恥ずかしがって帰ろうとする彼女を、ボウイが止める。「こっちにおいで」とボウイに、その女性はついに駆け寄り、彼と抱き合ったのだ! 歓声が上がるとともに僕の目にも涙が浮かぶ、感動的なシーンだ。
そして流れは変わる。ボウイが露骨に彼女のお尻を撫でると、彼女はボウイを突き放すのだ。実に正しい反応であろう。ボウイは打ち捨てられたのだ。
しかし彼女は、キリリとして次はなんと「ボウイへ」手を伸ばし、彼を立ち上がらせるのだ。そして観客であった彼女と一心同体になったかのような、美しい踊りを披露する。

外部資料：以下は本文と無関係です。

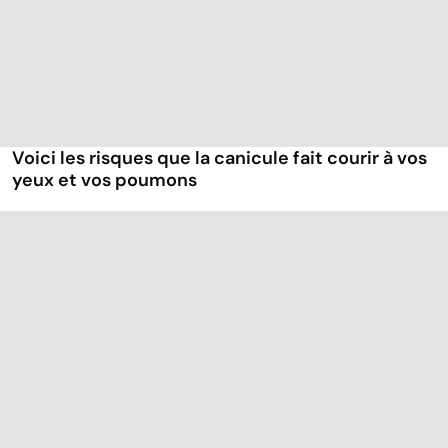
Voici les risques que la canicule fait courir à vos
yeux et vos poumons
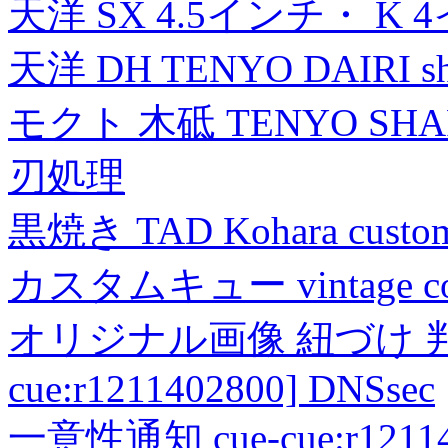
天洋 SX 4.5インチ・ K 
天洋 DH TENYO DAIRI shea
モクト 木砥 TENYO SH
刃処理
黒焼き TAD Kohara custo
カスタムキュー vintage collec
オリジナル画像 紐づけ 判定
cue:r1211402800] DNSsec
一意性通知 cue-cue:r1211402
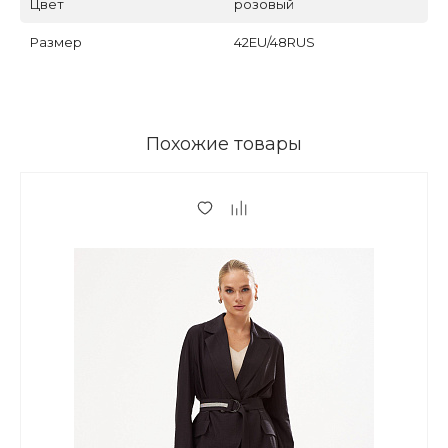
Цвет
розовый
Размер
42EU/48RUS
Похожие товары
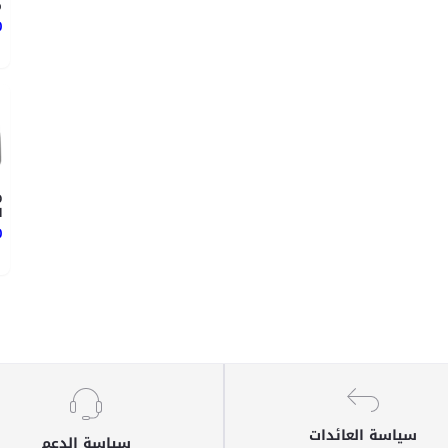
.
0
O
.
0
سياسة العائدات
سياسة الدعم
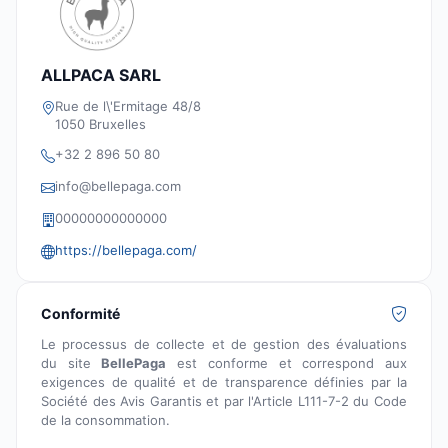
ALLPACA SARL
Rue de l\'Ermitage 48/8
1050 Bruxelles
+32 2 896 50 80
info@bellepaga.com
00000000000000
https://bellepaga.com/
Conformité
Le processus de collecte et de gestion des évaluations
du site
BellePaga
est conforme et correspond aux
exigences de qualité et de transparence définies par la
Société des Avis Garantis et par l'Article L111-7-2 du Code
de la consommation.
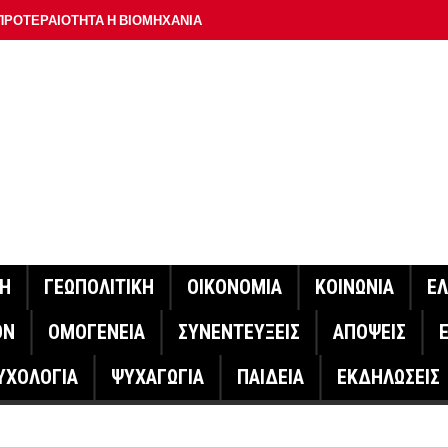
ΠΡΟΤΕΡΑΙΟΤΗΤΑ Η ΒΙΟΜΗΧΑΝΙΑ
ΟΝ ΣΠΟΥΔΑΙΟΤΕΡΟ ΕΡΜΗΝΕΥΤΗ ΛΑΚΗ ΧΑΛΚΙΑ –
ΑΦΕΙΟ ΑΘΗΝΩΝ
ΟΙΓΕΙ Η ΠΛΑΤΦΟΡΜΑ
ΓΟΝΟΤΑ ΣΑΝ ΣΗΜΕΡΑ
ΑΚΟΙΝΩΣΕ Ο ΜΗΤΣΟΤΑΚΗΣ ΓΙΑ ΤΟΥΣ ΠΥΡΟΠΛΗΚΤΟΥΣ
ΙΣ ΠΥΡΟΠΛΗΚΤΕΣ ΠΕΡΙΟΧΕΣ ΤΗΣ ΔΥΤΙΚΗΣ ΑΤΤΙΚΗΣ – ΣΤΟ
ΝΗ
ΓΕΩΠΟΛΙΤΙΚΗ
ΟΙΚΟΝΟΜΙΑ
ΚΟΙΝΩΝΙΑ
Ε
ΕΛΟΣ ΤΟΥΡΝΑΣ
ΟΝ
ΟΜΟΓΕΝΕΙΑ
ΣΥΝΕΝΤΕΥΞΕΙΣ
ΑΠΟΨΕΙΣ
ΗΝΑΣ ΕΡΕΥΝΗΤΗΣ ΣΤΗ ΔΑΝΙΑ ΣΧΕΔΙΑΖΕΙ DRONE ΓΙΑ ΤΗ
ΥΧΟΛΟΓΙΑ
ΨΥΧΑΓΩΓΙΑ
ΠΑΙΔΕΙΑ
ΕΚΔΗΛΩΣΕΙΣ
ΓΟΝΟΤΑ ΣΑΝ ΣΗΜΕΡΑ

ボウイの素晴らしさは、このような観客との相互コミュニケーションにあると思う。それは、自分が大スターだと意識した上で、「僕は君のために歌っている」と思わせる、いなせで少しずるいけれど納得してしまうあり方だ。
それは『ジギー・スターダスト』収録の「ロックンロールの自殺者」から変わらないスタンスだと思う。「あなたはひとりではないんだよ、僕の手を取って!」と歌う彼こそ、僕がボウイに感じる魅力の本質だ。それは87年においても変わらないものだった。
そして展覧会では「ロックンロールの自殺者」の1973年、ジギーを葬った伝説のライブバージョンも、続けて観ることができる。この二本の映像を続けて観られたことは実にニクい、素晴らしい体験だったのだ。